TASK INSTRUCTIONS ▸
Write out exactly, with no other output, the lines below from the one that contains "cho hoạt động" through the end.

Saved entries ▸
━━━━

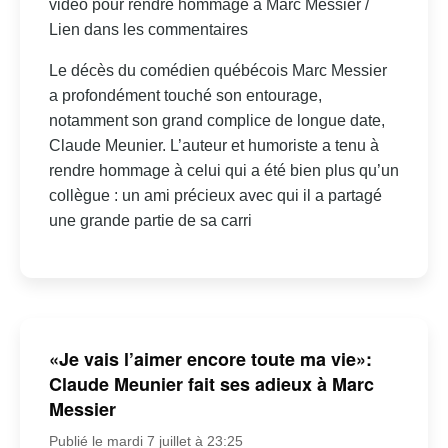
vidéo pour rendre hommage à Marc Messier /
Lien dans les commentaires
Le décès du comédien québécois Marc Messier
a profondément touché son entourage,
notamment son grand complice de longue date,
Claude Meunier. L’auteur et humoriste a tenu à
rendre hommage à celui qui a été bien plus qu’un
collègue : un ami précieux avec qui il a partagé
une grande partie de sa carri
«Je vais l’aimer encore toute ma vie»:
Claude Meunier fait ses adieux à Marc
Messier
Publié le mardi 7 juillet à 23:25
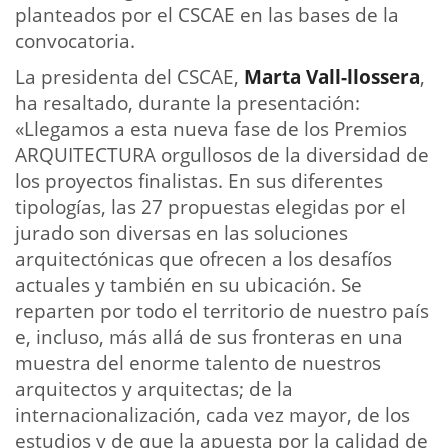
planteados por el CSCAE en las bases de la
convocatoria.
La
presidenta del CSCAE,
Marta Vall-llossera
,
ha resaltado, durante la presentación:
«Llegamos a esta nueva fase de los Premios
ARQUITECTURA orgullosos de la diversidad de
los proyectos finalistas. En sus diferentes
tipologías, las 27 propuestas elegidas por el
jurado son diversas en las soluciones
arquitectónicas que ofrecen a los desafíos
actuales y también en su ubicación. Se
reparten por todo el territorio de nuestro país
e, incluso, más allá de sus fronteras en una
muestra del enorme talento de nuestros
arquitectos y arquitectas; de la
internacionalización, cada vez mayor, de los
estudios y de que la apuesta por la calidad de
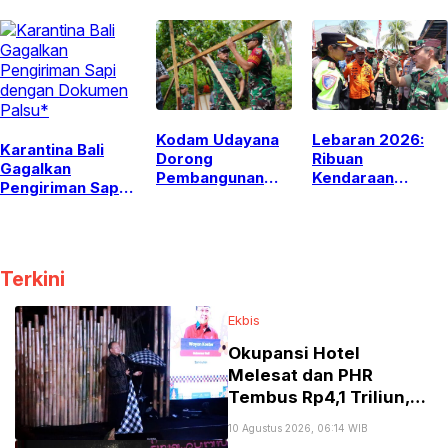
Jembrana
Nelayan Asal
Jembrana yang
Hilang di Perairan
Medewi
Kodam Udayana
Lebaran 2026:
Karantina Bali
Dorong
Ribuan
Gagalkan
Pembangunan
Kendaraan
Pengiriman Sapi
Ekonomi Lewat
Tinggalkan
dengan Dokumen
KDMP dan
Gilimanuk,
Palsu*
Jembatan Garuda
Antrean
Mengular Hingga
20 Km
Terkini
Ekbis
Okupansi Hotel
Melesat dan PHR
Tembus Rp4,1 Triliun,
ITDC-BRI Hadirkan
10 Agustus 2026, 06:14 WIB
Solusi Konkret untuk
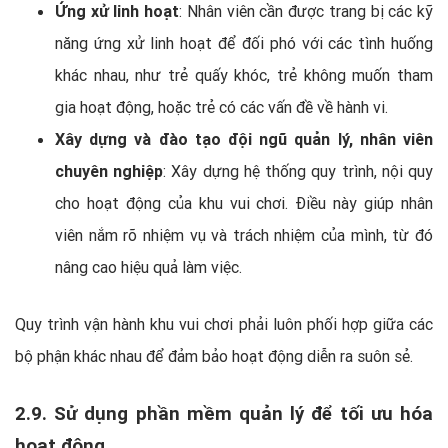
Ứng xử linh hoạt
: Nhân viên cần được trang bị các kỹ
năng ứng xử linh hoạt để đối phó với các tình huống
khác nhau, như trẻ quấy khóc, trẻ không muốn tham
gia hoạt động, hoặc trẻ có các vấn đề về hành vi.
Xây dựng và đào tạo đội ngũ quản lý, nhân viên
chuyên nghiệp
: Xây dựng hệ thống quy trình, nội quy
cho hoạt động của khu vui chơi. Điều này giúp nhân
viên nắm rõ nhiệm vụ và trách nhiệm của mình, từ đó
nâng cao hiệu quả làm việc.
Quy trình vận hành khu vui chơi phải luôn phối hợp giữa các
bộ phận khác nhau để đảm bảo hoạt động diễn ra suôn sẻ.
2.9. Sử dụng phần mềm quản lý để tối ưu hóa
hoạt động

━━━━

COMPLETED TASK ▸
cho hoạt động của khu vui chơi. Điều này giúp nhân
viên nắm rõ nhiệm vụ và trách nhiệm của mình, từ đó
nâng cao hiệu quả làm việc.
Quy trình vận hành khu vui chơi phải luôn phối hợp giữa các
bộ phận khác nhau để đảm bảo hoạt động diễn ra suôn sẻ.
2.9. Sử dụng phần mềm quản lý để tối ưu hóa
hoạt động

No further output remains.